■ **Prompt**
Please retype the records below exactly, from the first line down to and including the line with "The width and height of the screenshot is (213, 2576).".

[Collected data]
......
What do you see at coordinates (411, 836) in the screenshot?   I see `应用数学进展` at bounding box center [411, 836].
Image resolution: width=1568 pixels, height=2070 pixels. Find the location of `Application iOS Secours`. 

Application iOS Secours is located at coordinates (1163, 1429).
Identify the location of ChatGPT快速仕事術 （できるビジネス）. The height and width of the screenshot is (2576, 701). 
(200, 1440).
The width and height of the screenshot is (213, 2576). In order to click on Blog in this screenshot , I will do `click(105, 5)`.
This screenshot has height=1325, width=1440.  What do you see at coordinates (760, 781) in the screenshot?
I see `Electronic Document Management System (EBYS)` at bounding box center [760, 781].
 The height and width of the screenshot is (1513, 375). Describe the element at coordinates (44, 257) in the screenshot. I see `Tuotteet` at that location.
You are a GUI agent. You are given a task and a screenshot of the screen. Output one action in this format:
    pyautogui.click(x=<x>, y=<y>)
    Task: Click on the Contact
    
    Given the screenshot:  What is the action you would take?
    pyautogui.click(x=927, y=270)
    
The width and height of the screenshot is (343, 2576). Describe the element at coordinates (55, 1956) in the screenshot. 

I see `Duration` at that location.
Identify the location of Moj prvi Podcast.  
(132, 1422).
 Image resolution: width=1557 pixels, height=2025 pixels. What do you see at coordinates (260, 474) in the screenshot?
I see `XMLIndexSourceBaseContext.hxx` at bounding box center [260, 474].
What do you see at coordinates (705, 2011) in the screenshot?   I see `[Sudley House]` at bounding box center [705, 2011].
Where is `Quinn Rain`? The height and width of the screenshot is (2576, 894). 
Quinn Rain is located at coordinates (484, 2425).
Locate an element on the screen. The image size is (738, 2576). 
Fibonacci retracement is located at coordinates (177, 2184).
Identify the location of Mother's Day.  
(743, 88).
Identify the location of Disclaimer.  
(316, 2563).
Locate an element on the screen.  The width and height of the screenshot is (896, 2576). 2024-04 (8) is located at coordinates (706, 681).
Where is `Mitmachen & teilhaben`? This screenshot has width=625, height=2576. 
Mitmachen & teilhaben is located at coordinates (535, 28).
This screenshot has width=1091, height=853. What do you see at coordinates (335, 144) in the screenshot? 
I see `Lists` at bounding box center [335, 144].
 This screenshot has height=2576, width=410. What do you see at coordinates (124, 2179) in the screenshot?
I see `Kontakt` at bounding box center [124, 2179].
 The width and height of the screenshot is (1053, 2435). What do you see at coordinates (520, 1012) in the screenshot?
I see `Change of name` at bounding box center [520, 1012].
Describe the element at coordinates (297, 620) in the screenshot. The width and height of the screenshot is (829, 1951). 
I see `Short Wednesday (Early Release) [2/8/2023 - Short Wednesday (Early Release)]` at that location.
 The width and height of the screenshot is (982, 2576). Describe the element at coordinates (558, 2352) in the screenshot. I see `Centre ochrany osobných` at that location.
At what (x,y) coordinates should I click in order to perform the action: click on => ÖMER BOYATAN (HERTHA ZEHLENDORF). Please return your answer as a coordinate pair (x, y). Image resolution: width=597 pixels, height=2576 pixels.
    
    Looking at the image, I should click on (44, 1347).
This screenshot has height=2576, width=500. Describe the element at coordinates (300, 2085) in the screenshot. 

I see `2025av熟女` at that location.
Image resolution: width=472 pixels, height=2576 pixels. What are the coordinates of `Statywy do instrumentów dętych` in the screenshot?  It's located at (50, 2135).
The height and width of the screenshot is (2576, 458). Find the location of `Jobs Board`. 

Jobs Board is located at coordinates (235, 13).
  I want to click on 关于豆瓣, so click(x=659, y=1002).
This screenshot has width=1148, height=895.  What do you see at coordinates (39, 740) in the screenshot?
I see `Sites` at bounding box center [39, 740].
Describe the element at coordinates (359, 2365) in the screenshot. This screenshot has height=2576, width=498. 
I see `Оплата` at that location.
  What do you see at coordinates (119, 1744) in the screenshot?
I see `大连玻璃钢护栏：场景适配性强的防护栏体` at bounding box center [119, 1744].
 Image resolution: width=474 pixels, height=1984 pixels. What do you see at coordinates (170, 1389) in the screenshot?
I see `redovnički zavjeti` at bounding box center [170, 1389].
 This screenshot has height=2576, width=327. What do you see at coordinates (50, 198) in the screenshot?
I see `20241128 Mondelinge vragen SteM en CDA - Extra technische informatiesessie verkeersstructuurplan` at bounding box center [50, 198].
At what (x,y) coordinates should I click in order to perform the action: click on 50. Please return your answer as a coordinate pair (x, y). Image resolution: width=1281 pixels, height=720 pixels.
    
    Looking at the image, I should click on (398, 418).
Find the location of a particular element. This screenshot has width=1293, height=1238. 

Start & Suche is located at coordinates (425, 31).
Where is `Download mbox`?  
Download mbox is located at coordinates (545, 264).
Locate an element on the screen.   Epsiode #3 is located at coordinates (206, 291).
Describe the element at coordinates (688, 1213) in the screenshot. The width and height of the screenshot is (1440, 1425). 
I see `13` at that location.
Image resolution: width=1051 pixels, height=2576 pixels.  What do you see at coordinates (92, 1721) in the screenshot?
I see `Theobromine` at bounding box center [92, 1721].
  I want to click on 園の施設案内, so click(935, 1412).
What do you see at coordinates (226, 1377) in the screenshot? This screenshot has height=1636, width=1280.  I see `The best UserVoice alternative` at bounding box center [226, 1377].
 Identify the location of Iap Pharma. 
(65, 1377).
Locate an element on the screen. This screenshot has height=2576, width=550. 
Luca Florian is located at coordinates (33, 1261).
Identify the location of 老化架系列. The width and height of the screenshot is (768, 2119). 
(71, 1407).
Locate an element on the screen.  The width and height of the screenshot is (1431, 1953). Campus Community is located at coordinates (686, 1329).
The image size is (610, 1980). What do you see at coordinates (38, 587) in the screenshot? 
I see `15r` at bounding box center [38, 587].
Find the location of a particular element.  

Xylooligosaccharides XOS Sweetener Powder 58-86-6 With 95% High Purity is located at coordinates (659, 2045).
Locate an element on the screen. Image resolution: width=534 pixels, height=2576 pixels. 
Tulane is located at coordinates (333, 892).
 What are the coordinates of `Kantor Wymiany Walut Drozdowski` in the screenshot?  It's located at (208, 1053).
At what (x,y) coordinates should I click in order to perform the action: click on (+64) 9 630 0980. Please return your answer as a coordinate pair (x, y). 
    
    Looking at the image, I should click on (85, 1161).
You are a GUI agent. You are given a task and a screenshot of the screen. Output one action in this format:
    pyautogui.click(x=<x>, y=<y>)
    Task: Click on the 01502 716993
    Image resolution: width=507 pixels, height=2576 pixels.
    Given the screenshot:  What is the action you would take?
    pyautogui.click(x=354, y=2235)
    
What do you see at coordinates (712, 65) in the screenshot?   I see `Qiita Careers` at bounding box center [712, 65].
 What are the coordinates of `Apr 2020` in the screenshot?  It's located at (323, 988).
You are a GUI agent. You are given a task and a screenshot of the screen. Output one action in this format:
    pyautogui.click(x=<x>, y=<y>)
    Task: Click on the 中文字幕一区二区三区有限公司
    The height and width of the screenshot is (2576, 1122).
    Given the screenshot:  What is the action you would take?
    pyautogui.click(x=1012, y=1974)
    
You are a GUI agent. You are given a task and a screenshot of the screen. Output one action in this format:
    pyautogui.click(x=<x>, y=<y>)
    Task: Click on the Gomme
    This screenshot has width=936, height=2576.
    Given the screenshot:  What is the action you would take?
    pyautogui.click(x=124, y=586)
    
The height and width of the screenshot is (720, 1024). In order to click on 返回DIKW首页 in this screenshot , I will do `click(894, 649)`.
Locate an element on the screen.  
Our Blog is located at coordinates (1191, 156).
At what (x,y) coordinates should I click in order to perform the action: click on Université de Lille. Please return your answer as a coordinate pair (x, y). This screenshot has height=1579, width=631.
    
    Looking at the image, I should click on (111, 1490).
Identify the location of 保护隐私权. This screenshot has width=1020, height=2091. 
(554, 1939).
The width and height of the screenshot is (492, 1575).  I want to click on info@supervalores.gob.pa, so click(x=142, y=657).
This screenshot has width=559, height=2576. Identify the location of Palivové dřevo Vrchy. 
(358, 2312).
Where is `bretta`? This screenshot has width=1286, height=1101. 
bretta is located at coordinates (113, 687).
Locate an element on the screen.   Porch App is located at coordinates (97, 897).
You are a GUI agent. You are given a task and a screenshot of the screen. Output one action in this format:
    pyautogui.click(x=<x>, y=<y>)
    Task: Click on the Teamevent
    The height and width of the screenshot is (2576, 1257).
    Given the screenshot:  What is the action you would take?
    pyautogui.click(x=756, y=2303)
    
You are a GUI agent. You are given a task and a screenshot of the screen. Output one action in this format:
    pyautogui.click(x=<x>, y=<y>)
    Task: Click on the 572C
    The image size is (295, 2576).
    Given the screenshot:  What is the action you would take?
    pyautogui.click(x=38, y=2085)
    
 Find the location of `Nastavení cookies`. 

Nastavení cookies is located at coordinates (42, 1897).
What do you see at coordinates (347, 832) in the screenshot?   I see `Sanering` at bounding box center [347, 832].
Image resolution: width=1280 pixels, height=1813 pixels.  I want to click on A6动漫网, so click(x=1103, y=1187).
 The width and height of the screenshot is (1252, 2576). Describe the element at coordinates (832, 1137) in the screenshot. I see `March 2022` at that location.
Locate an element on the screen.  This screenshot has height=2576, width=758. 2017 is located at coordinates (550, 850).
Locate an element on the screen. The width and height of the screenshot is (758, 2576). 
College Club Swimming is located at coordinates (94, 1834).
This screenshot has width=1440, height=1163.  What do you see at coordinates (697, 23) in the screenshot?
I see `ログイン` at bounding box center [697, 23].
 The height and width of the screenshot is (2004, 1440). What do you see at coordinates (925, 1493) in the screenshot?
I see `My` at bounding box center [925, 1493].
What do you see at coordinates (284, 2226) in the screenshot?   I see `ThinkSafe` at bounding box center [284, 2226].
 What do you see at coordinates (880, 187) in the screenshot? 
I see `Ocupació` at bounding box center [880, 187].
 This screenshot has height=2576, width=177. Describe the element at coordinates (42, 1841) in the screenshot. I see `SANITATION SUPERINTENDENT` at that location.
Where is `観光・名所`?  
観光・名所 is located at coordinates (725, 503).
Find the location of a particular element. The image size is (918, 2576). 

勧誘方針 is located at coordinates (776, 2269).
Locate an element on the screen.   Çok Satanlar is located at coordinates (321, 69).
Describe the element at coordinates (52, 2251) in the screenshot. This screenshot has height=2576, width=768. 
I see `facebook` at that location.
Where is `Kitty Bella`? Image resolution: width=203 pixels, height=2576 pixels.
......
■ **Answer to the exercise**
What do you see at coordinates (411, 836) in the screenshot?   I see `应用数学进展` at bounding box center [411, 836].
Image resolution: width=1568 pixels, height=2070 pixels. Find the location of `Application iOS Secours`. 

Application iOS Secours is located at coordinates (1163, 1429).
Identify the location of ChatGPT快速仕事術 （できるビジネス）. The height and width of the screenshot is (2576, 701). 
(200, 1440).
The width and height of the screenshot is (213, 2576). In order to click on Blog in this screenshot , I will do `click(105, 5)`.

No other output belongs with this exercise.